_WORK ITEM_. Look for the word "BIELA" in the entries below, then copy every line that has it.

_INPUT MATERIAL_.
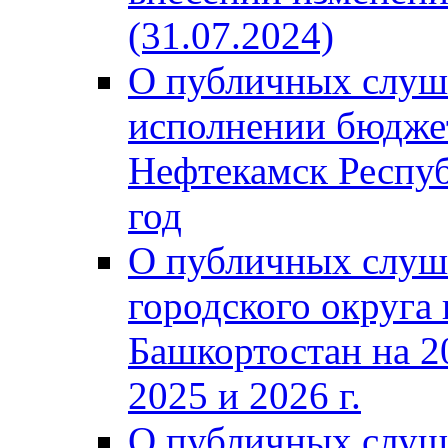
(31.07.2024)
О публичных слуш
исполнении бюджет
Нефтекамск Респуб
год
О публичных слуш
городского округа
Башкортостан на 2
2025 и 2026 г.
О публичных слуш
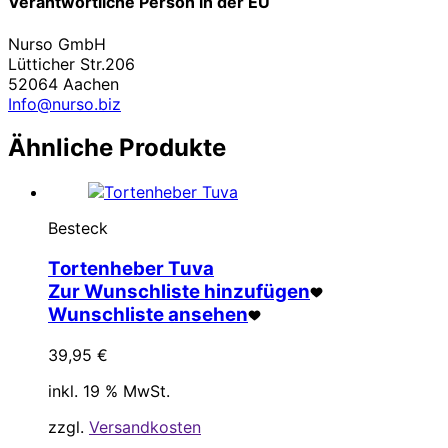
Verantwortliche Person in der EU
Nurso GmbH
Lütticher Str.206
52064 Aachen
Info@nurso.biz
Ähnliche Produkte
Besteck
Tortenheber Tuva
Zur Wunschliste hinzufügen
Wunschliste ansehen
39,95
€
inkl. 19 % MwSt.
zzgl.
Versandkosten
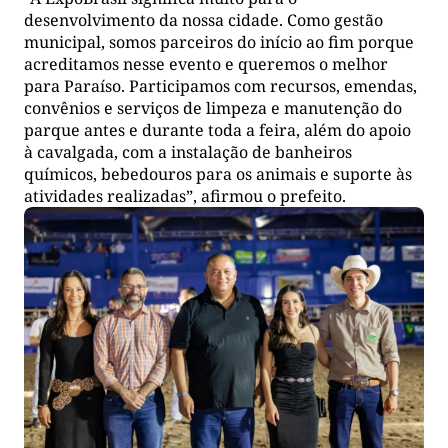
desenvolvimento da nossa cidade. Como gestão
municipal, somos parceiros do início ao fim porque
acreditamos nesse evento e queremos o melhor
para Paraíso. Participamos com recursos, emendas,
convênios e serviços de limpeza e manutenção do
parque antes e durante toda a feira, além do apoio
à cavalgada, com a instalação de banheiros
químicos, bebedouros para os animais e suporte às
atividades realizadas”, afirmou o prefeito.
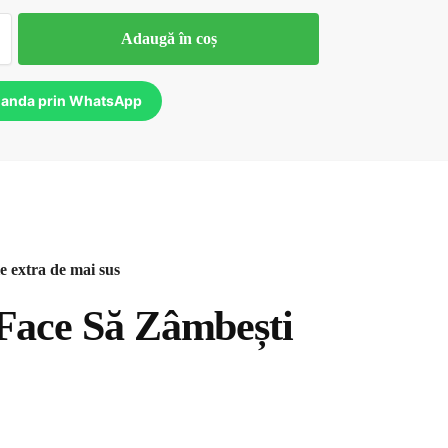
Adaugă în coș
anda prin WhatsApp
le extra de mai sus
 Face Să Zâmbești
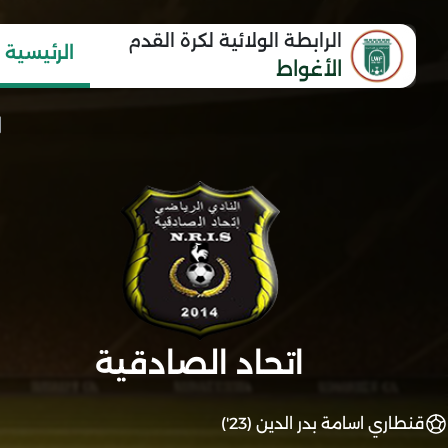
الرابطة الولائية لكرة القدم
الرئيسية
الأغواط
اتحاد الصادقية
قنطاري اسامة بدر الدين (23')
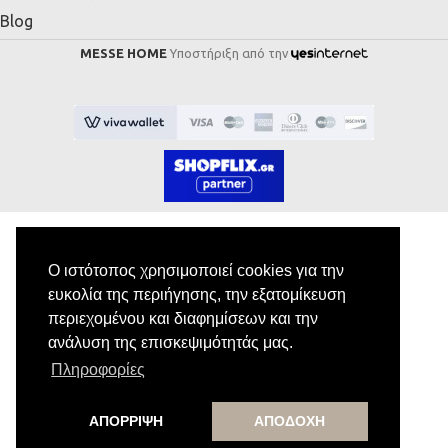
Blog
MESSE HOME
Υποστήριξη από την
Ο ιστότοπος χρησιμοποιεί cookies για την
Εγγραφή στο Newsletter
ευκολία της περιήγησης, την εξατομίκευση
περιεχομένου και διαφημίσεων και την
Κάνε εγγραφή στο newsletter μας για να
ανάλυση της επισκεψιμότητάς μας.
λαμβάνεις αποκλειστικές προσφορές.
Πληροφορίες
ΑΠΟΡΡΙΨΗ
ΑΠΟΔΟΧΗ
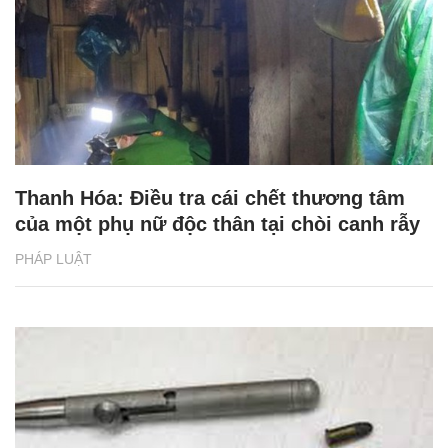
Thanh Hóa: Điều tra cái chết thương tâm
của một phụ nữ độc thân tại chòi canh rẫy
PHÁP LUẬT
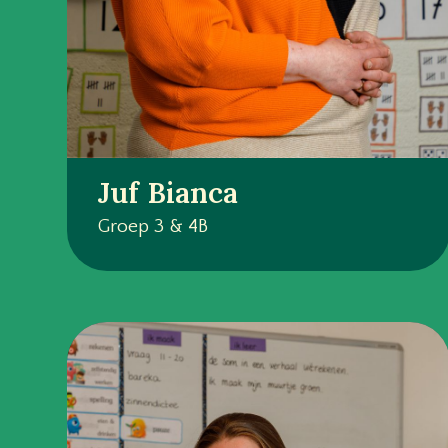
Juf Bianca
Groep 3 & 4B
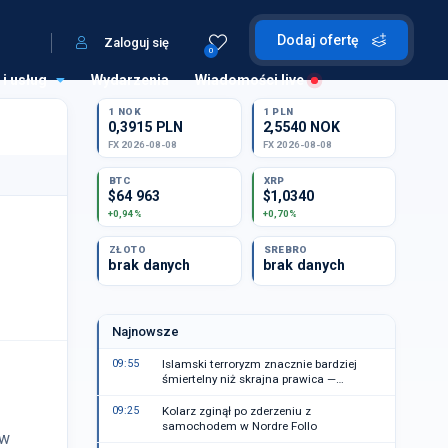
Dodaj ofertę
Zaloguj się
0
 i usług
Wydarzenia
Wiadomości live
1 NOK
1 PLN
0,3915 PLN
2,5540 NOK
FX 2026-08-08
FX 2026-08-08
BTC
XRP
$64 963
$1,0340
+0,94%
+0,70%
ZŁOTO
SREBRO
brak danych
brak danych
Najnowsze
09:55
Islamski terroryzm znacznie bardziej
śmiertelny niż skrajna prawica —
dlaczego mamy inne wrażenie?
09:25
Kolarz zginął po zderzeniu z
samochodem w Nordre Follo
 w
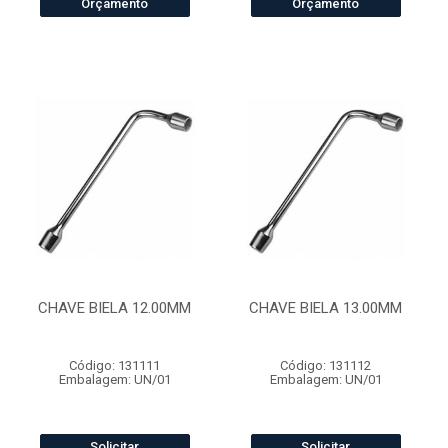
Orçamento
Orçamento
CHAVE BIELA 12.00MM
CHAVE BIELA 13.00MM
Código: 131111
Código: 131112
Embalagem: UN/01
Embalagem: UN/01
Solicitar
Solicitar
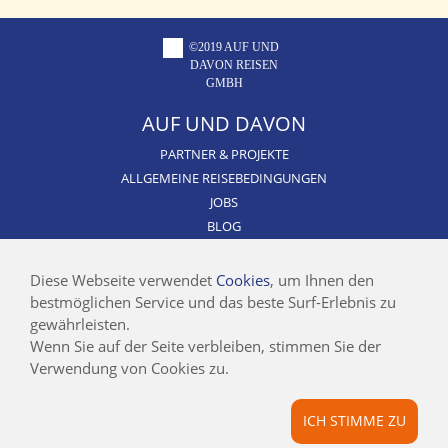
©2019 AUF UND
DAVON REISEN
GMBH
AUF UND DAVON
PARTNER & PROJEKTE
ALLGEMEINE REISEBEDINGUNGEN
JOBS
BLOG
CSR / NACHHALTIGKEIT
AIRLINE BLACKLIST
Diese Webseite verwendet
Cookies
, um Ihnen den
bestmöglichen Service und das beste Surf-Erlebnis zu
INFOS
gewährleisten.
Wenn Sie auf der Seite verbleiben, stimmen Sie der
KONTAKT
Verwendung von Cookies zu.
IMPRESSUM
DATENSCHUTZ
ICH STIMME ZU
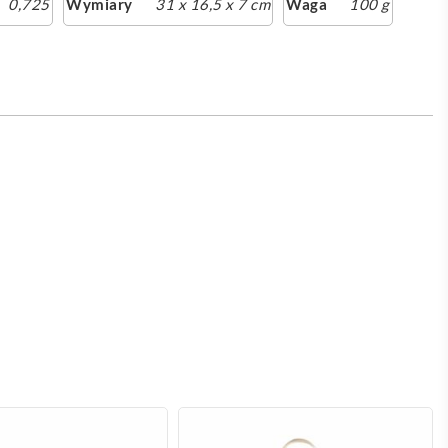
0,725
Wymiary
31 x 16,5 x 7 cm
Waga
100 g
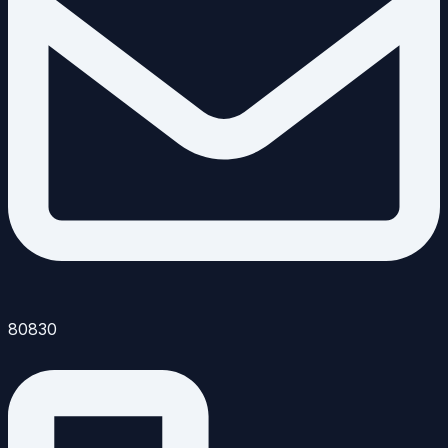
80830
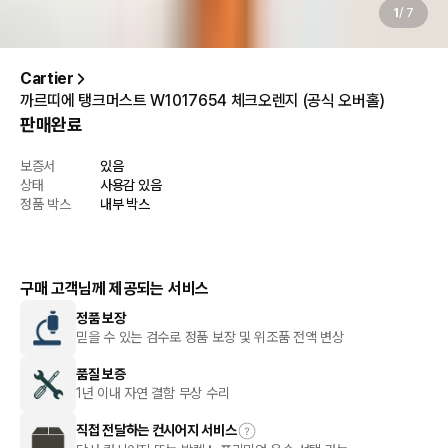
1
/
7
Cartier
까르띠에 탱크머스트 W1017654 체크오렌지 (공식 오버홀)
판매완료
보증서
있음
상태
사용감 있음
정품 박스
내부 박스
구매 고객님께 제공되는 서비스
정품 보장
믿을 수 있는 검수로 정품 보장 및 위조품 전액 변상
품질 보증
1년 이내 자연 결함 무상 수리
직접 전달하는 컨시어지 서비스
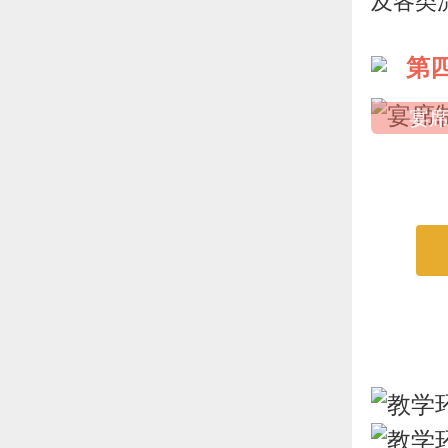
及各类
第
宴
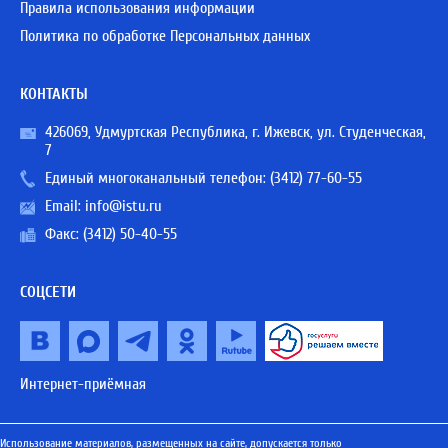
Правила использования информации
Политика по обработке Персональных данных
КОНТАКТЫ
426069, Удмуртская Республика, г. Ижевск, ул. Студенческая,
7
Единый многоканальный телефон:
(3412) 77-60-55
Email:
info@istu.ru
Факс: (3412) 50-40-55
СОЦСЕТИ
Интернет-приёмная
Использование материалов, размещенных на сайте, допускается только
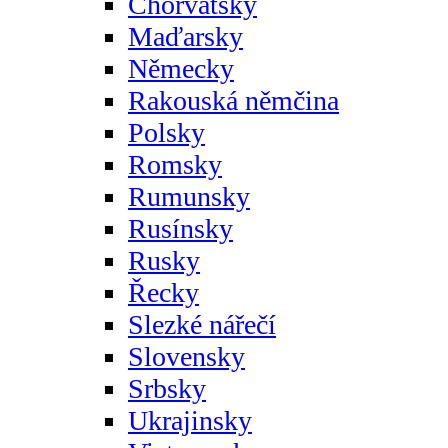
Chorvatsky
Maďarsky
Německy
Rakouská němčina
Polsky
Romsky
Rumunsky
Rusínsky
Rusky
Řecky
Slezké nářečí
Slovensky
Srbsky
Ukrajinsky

_REPLY TO THE TASK_.
CHAVE BIELA 12.00MM
CHAVE BIELA 13.00MM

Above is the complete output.